Colin Bateman enters into Peter Morgan territory—a speculative look at modern British history—with “The Journey,” which imagines how agreement for a unity government for Northern Ireland—and a final end to The Troubles—might finally have been achieved at the St. Andrews summit of 2006 not across a long conference table but in a car transporting Protestant champion Ian Paisley and Sinn Fein MP (and former IRA leader) Martin McGuinness to an airport in Edinburgh.
The premise of Bateman’s script is that the summit presided over by British PM Tony Blair (Toby Stephens), which lasted from October 11 to 14, intersected with the October 13 fiftieth wedding anniversary of Paisley (Timothy Spall), the head of the Democratic Unity Party who refused to negotiate with Sinn Fein members he saw as murderers, and Paisley insisted on being back in Belfast for the celebration. The only way to meet his demand, because of bad weather, was to drive him to Edinburgh, where he could catch a flight home. McGuinness (Colm Meaney), sensing an opportunity for a breakthrough, insisted on accompanying him, and MI5, under the guidance of a long-time Irish expert named Patterson (John Hurt), arranged to have one of their agents (Freddie Highmore) take the wheel in the guise of a simple Scottish driver, prolong the journey and prod the two men to whittle away at the wall between them.
It’s rather an absurd conceit, which inserts into a historical context what’s essentially a dramatic cliché: stick two enemies into a confined space and watch as they gradually come to understand each other’s point of view and recognize their common humanity. It’s hard to swallow that scenario when applied to an hour-long trip by two men trapped by such long hostility as Paisley and McGuinness (especially the former, an eighty-year old with deep-rooted prejudices and apparently impervious to argument)—especially since, for dramatic purposes, Bateman must add episodes (a drive through a forest, a minor accident, a walk through the woods, a visit to an abandoned church and its adjacent cemetery) that could not possibly happen without extending the trip well beyond the time that we’re told the car must arrive at the airport for Paisley to make the flight.
That hardly matters, though, because you’re likely to be so engrossed in watching the superb cast enjoying themselves that you’ll happily overlook the implausibility of it all. Especially now that he’s gone, one cannot help but appreciate the beautifully world-weary mien that Hurt brings to Patterson, and Highmore adds a note of geeky awkwardness to the driver that’s very ingratiating. Even compared to Michael Sheen, Toby Stephens does a great Blair, flashing the right toothy smile as he tries to please everybody within earshot at any given moment while things reach critical mass.
But it’s the two stars who make “The Journey” such a winning one. Meaney brings his customary brash manner to McGuinness, alternately wheedling and justifying himself as he attempts to break through to a man who appears to be impervious to cajoling. It would be easy to underestimate his contribution, especially in comparison to the heavily made-up Spall, whose impersonation of Paisley is a masterpiece of commingled malevolence and poignancy. You cannot take your eyes off Spall, but without Meaney to provide counterpoint to him, as it were, Spall might come across as entirely too much.

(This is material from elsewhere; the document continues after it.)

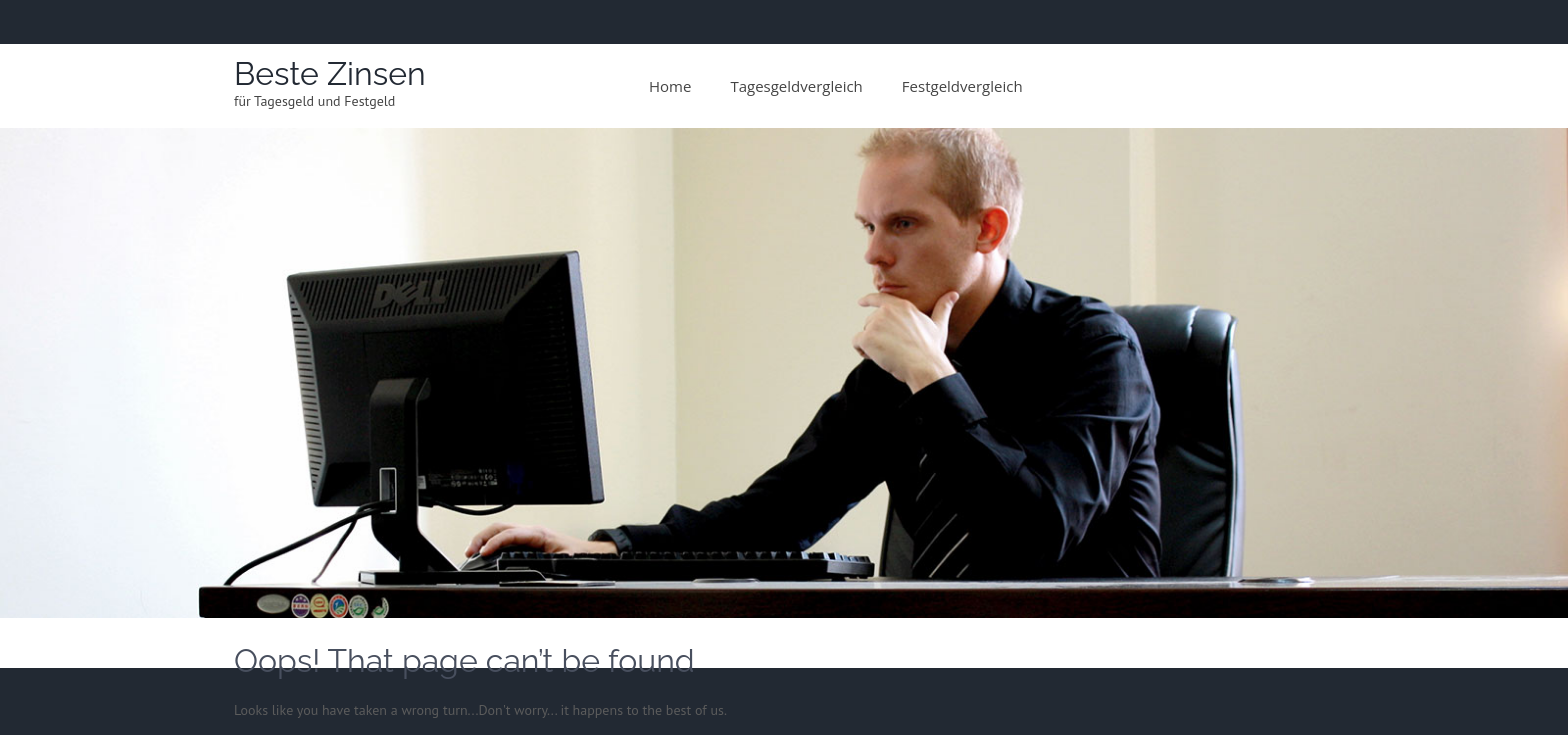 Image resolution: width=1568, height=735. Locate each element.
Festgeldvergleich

Director Nick Hamm is wise enough to avoid fussiness and simply allow the two to joust, and cinematographer Greg Gardiner and editor Chris Gillis manage to present them simply, yet with enough variety of perspective to keep the picture from becoming static. They get a bit more intrusive in the scenes focused on Stephens, Highmore and Hurt, though here too the main emphasis is on the acting rather than elaborate cinematic technique.

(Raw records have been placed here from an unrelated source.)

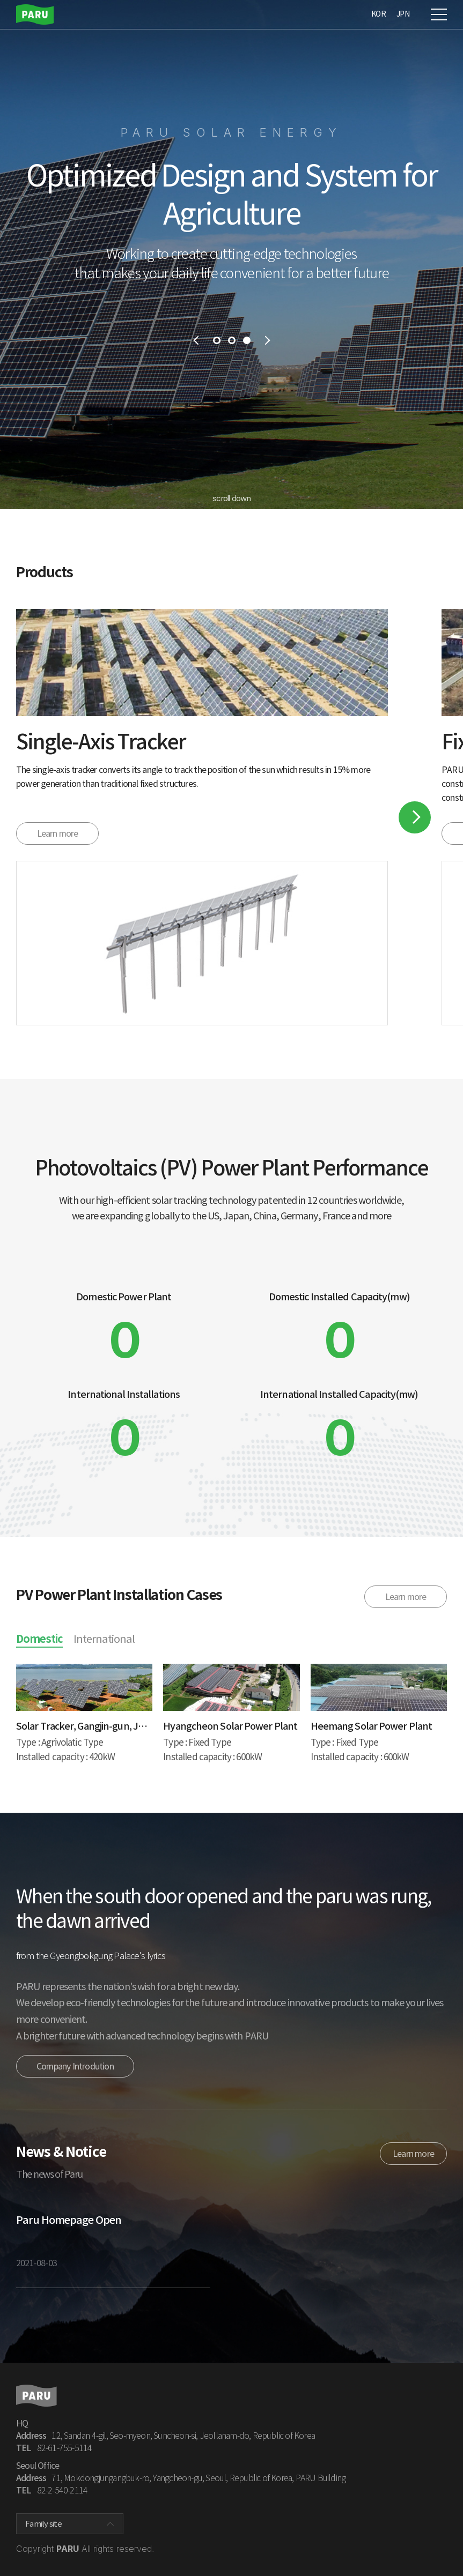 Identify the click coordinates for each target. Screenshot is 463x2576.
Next (415, 817)
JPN (402, 14)
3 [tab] (247, 340)
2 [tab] (232, 340)
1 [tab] (217, 340)
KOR (378, 14)
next (268, 340)
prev (195, 340)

“The Journey” plays into an idea we’d all like to have about political problems—that if only the people on different sides could be brought to sit down and genuinely talk to one another, they’d see their way to compromise and wind up shaking hands over a deal that didn’t seem remotely reachable. It’s a wonderful dream, but one that we know is just that; the St. Andrews accord, after all, came after many years of not just antagonism and violence but diplomatic negotiation and maneuvering, and represented the result of exhaustion as much as anything else.
Yet Paisley and McGuinness did come together in a 2007 power-sharing scheme that was a watershed, and by all accounts—as the film notes—worked together harmoniously, even becoming friends in the process. So while the film is undoubtedly simplistic and fictional, it speaks to high aspirations while acknowledging the messiness of politics—and because of its superlative cast, it’s also great fun.